Sumrell’s discussion of the networking of contemporary objects includes an entertaining and sardonic reference to classic anthropology lore: the Cargo Cults of the South West Pacific. Sumrell argues that unlike the situation for the cults of the Pacific Rim where coveted material cargo stopped arriving after WWII, cargo has never stopped (magically) appearing in the United States from distant, offshore locations. The stuff is just there on the shelves for the taking. Given the deeply logistical nature of the nation, such object profusion has inadvertently (or intentionally?) become its own culturally embedded assumption or ideology that is not really seen for the oddity it is by the natives.
Cargo Cults are not limited to the South Pacific, rather that was just the place where new converts were made. The cults are far more prevalent and as a ready example, self storage facilities harbor their own type via public auctions for the contents of derelict storage units. These urban rituals (i.e. events) exemplify a contemporary capitalist adaptation of the redistribution mechanisms of the potlatch, and in the process, invert the prescribed architectural program of the storage facility.
[The beginning of the sell-off auction event: After much anticipation and jousting for position, the roll-up door opens to reveal the unpaid unit’s contents.

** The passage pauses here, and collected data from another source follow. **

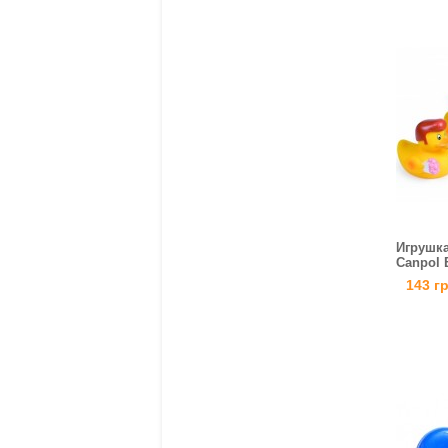
Игрушка
Canpol 
143 г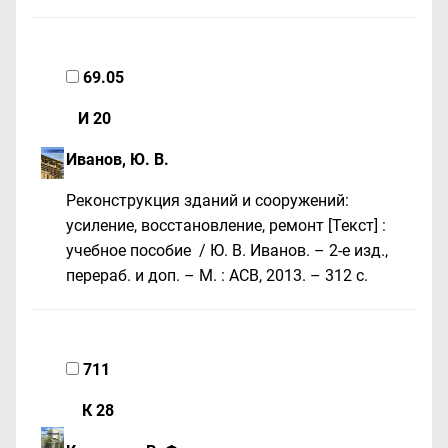
69.05
И 20
Иванов, Ю. В.
Реконструкция зданий и сооружений:
усиление, восстановление, ремонт [Текст] :
учебное пособие / Ю. В. Иванов. – 2-е изд.,
перераб. и доп. – М. : АСВ, 2013. – 312 с.
711
К 28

Participants are then allowed to only look into the storage unit but not to enter it. They must assess the worth and desirability of objects from a distance to test their consumer acumen against other players. (Initially reported by the New York Times)]

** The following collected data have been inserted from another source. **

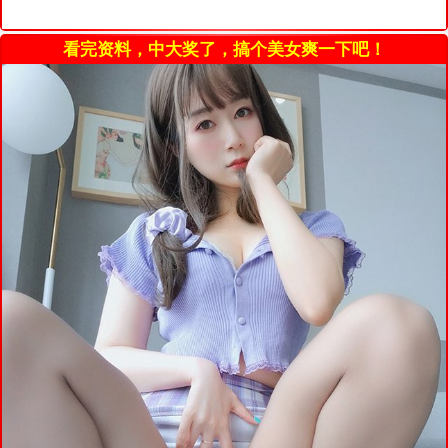
看完资料，中大奖了，搞个美女爽一下吧！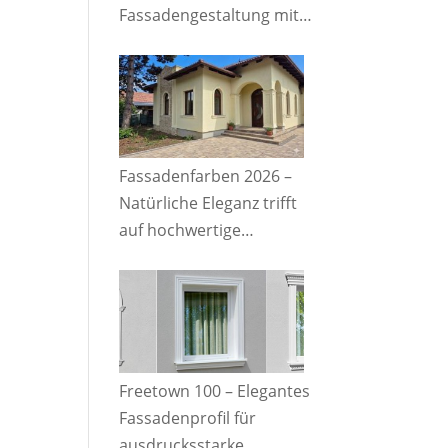
Fassadengestaltung mit
hochwertigen
Stuckelementen
Fassadenfarben 2026 –
Natürliche Eleganz trifft
auf hochwertige
Fassadendetails
Freetown 100 – Elegantes
Fassadenprofil für
ausdrucksstarke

Although the cargo cults assembled at these auctions are far more pragmatic and secular in operation (culturally appropriate for western cities) they still exhibit a structured choreography of rules combining elements of risk, luck gaming, negotiation and a momentary dissolution of everyday social roles. Typically after the auction, there are less structured ‘swaps’ where participants can trade what they successfully bid on with others if they are less than happy with what the object turned out to be – either from the same auction or from others nearby. The sterile asphalt spaces between corridors of storage sheds become impromptu selling courtyards or flea markets. Some people have made a full-time occupation out of these auctions – selling their goods on the next networked layer of personal prop housing: Ebay. Others participate to supplement income, to furnish their own home at a fraction of retail costs, or just for something to do on a Saturday.

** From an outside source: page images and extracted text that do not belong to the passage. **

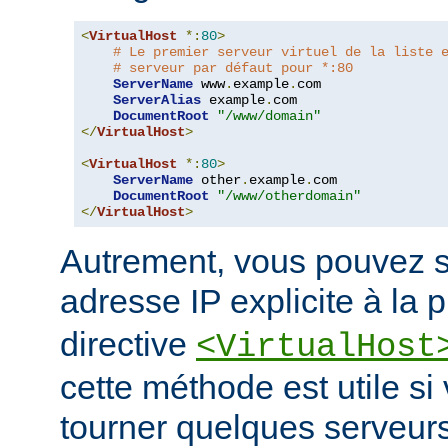
<
VirtualHost
*:
80
>
# Le premier serveur virtuel de la liste 
# serveur par défaut pour *:80
ServerName
 www
.
example
.
com

ServerAlias
 example
.
com

DocumentRoot
"/www/domain"
</
VirtualHost
>
<
VirtualHost
*:
80
>
ServerName
 other
.
example
.
com

DocumentRoot
"/www/otherdomain"
</
VirtualHost
>
Autrement, vous pouvez s
adresse IP explicite à la 
directive
<VirtualHost
cette méthode est utile si
tourner quelques serveurs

Granted there is a dark side to all of this that feels a bit like rummaging around at an estate sale (and yes, it’s also a rogue interpretation of the potlatch). There is the unstated element of scavenging or profiteering off of some abstract person’s likely misfortune. But most importantly, none of this activity was planned into the programming of the relatively inert/stupid architecture. The auctions present another example of informal and unplanned programs emerging and grafting themselves into existing prescribed structures…something we are always very interested in. Minimal, or single-function architecture, landscape or infrastructure tends to get hacked into, retrofitted or overcome by its own design omissions and limitations – something we have seen throughout the Infrastructural City reading. Observing the capitalist vernacular of how these processes emerge and strategically reading and applying the broader economic trends and processes associated with them are requisite elements for a new and provisional operating manual for the city.